A nova Comissão Europeia terá de lidar com estas exigências: de acordo com Alberto-Horst Neidhardt, analista do Centro de Política Europeia, o grupo irá concentrar-se, sobretudo, na dimensão externa, começando pela política de regresso. Alguns estados-membros pretendem estabelecer regras que regulem o regresso dos requerentes de asilo rejeitados aos países de origem ou a outros países de trânsito. A própria presidente da Comissão, Ursula von der Leyen, afirmou, de forma explícita, que pretende definir uma nova abordagem em matéria de regressos.

O Regulamento relativo aos procedimentos de asilo (APR), um dos textos fundamentais do PMA, prevê novo procedimento para os regressos nas fronteiras: as decisões de regresso seguir-se-ão, imediatamente, às respostas negativas aos pedidos de asilo, ao passo que, atualmente, existe um grande lapso de tempo entre as duas decisões, o que dificulta os regressos. Falta, porém, uma lista europeia de países terceiros seguros, ou seja, países para onde os migrantes podem ser reenviados sem risco para a sua segurança. Atualmente, cada país europeu tem a sua lista. “As novas regras permitem a criação de uma lista comum, mas não há consenso sobre quais os países terceiros que devem constar dessa lista”, afirma Alberto-Horst Neidhardt.

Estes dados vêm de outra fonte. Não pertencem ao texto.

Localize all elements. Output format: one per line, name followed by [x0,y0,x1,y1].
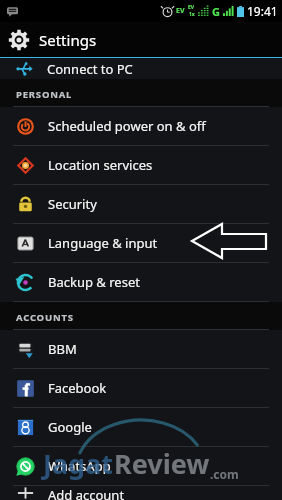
staticText: Add account [48,486,125,500]
button[interactable]: Backup & reset [0,263,282,301]
staticText: Backup & reset [48,273,140,291]
button[interactable]: Google [0,408,282,446]
button[interactable]: Connect to PC [0,58,282,79]
staticText: .com [210,466,239,482]
staticText: Location services [48,156,153,174]
staticText: Google [48,418,92,436]
staticText: Jagat [43,445,114,482]
staticText: BBM [48,340,77,358]
button[interactable]: Language & input [0,224,282,262]
staticText: Security [48,195,97,213]
staticText: Review [114,445,210,482]
staticText: Settings [39,30,97,50]
staticText: ACCOUNTS [16,311,74,324]
staticText: Language & input [48,234,158,252]
button[interactable]: Add account [0,486,282,500]
button[interactable]: Security [0,185,282,223]
button[interactable]: Scheduled power on & off [0,107,282,145]
button[interactable]: WhatsApp [0,447,282,485]
staticText: PERSONAL [16,88,73,101]
staticText: G [212,4,220,19]
staticText: EV [188,4,195,11]
staticText: EV [176,6,185,16]
staticText: 1x [189,11,195,18]
staticText: Facebook [48,379,107,397]
staticText: WhatsApp [48,457,111,475]
staticText: 19:41 [247,3,278,19]
button[interactable]: Facebook [0,369,282,407]
staticText: Scheduled power on & off [48,117,206,135]
button[interactable]: BBM [0,330,282,368]
button[interactable]: Location services [0,146,282,184]
staticText: Connect to PC [47,60,133,78]
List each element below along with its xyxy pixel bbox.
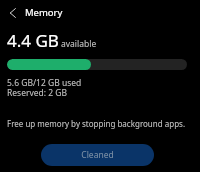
staticText: 5.6 GB/12 GB used	[7, 77, 82, 89]
staticText: 4.4 GB	[7, 29, 59, 52]
button[interactable]: Cleaned	[41, 144, 154, 166]
staticText: Free up memory by stopping background ap…	[7, 118, 186, 129]
button[interactable]: Back	[0, 0, 25, 25]
staticText: available	[61, 38, 97, 50]
staticText: Memory	[25, 6, 63, 19]
staticText: Cleaned	[81, 149, 114, 161]
staticText: Reserved: 2 GB	[7, 87, 68, 99]
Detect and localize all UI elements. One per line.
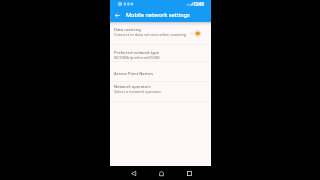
button[interactable]: Network operators (110, 81, 211, 101)
staticText: Data roaming (114, 27, 141, 33)
staticText: Select a network operator (114, 89, 162, 94)
staticText: Preferred network type (114, 50, 160, 56)
button[interactable]: Preferred network type (110, 44, 211, 61)
staticText: Mobile network settings (126, 11, 190, 18)
staticText: Access Point Names (114, 71, 153, 77)
button[interactable]: Back (126, 166, 140, 180)
staticText: 10:48 (193, 1, 205, 7)
button[interactable]: Data roaming (110, 22, 211, 44)
staticText: WCDMA (preferred)/GSM (114, 55, 160, 60)
button[interactable]: Recent apps (182, 166, 196, 180)
button[interactable]: Home (154, 166, 168, 180)
staticText: Network operators (114, 84, 151, 90)
button[interactable]: Access Point Names (110, 61, 211, 81)
button[interactable]: Data roaming switch (189, 29, 202, 38)
button[interactable]: Navigate up (110, 8, 131, 22)
staticText: Connect to data services when roaming (114, 32, 187, 37)
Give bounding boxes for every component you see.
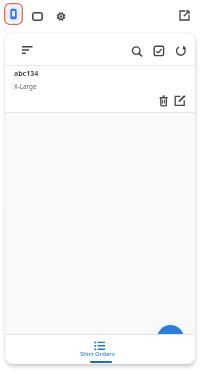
button[interactable] xyxy=(153,45,165,57)
button[interactable]: abc134 xyxy=(14,69,39,79)
button[interactable] xyxy=(20,44,34,56)
button[interactable] xyxy=(157,325,184,352)
button[interactable] xyxy=(130,44,144,58)
button[interactable] xyxy=(4,3,23,25)
button[interactable] xyxy=(179,10,190,21)
button[interactable] xyxy=(32,12,43,21)
staticText: X-Large xyxy=(14,82,37,91)
staticText: Shirt Orders xyxy=(80,350,115,358)
button[interactable] xyxy=(174,95,186,107)
button[interactable] xyxy=(175,45,187,57)
button[interactable] xyxy=(158,95,169,107)
button[interactable] xyxy=(55,10,67,22)
button[interactable]: Shirt Orders xyxy=(79,337,121,364)
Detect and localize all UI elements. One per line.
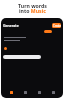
button[interactable]: Create bbox=[52, 23, 61, 28]
button[interactable]: Home bbox=[7, 88, 15, 96]
button[interactable]: Profile bbox=[49, 88, 57, 96]
button[interactable]: Library bbox=[35, 88, 43, 96]
button[interactable]: Explore bbox=[21, 88, 29, 96]
button[interactable]: Prompt bbox=[3, 55, 41, 59]
staticText: Turn words into Music bbox=[18, 2, 47, 15]
button[interactable]: Tag bbox=[44, 30, 52, 33]
staticText: Generate bbox=[3, 23, 19, 28]
staticText: Create bbox=[53, 24, 61, 28]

Outro aspeto das políticas de migração diz respeito aos acordos com os países do Norte de África, para impedir a partida de migrantes irregulares, em troca de apoio económico. A UE já assinou vários acordos (os mais recentes foram com a Mauritânia, a Tunísia e o Egito) e é provável que a nova Comissão siga a mesma linha. “É muito provável que, na próxima legislatura, se assista a um forte impulso no sentido da externalização de responsabilidades para países terceiros”, diz o especialista, que sustenta: “Dito isto, há dois lados da questão. É necessário cooperar com os países terceiros nestas questões e muito poucos deles estão dispostos a cooperar porque, a nível interno, estes acordos são vistos como divisivos e impopulares.”

Horst Neidhardt prevê investimentos económicos e diplomáticos nesta direção, mas os resultados não são um dado adquirido. “Esta política pode levar a uma redução das chegadas a curto prazo, mas não necessariamente a uma melhor gestão da migração a longo prazo”, considera.

Entretanto, é provável que se assista a novo endurecimento da retórica securitária sobre a imigração e a novos apelos a medidas para limitar as chegadas irregulares. São as exigências a que temos assistido nos últimos anos. O resultado pode ser que o eleitorado espera – a redução drástica das chegadas, o que é difícil de conseguir – e, depois, exige medidas ainda mais rigorosas.

Assim, na Europa, muitas propostas, outrora consideradas tabu, estão agora a ser consideradas (ou já adotadas) por alguns países, como a externalização dos pedidos de asilo para outro país ou muros para impedir as chegadas por terra. Entretanto, muitas fronteiras internas entre países europeus também continuam a ser controladas: atualmente, oito estados suspenderam as regras de livre circulação do espaço Schengen em algumas das suas fronteiras.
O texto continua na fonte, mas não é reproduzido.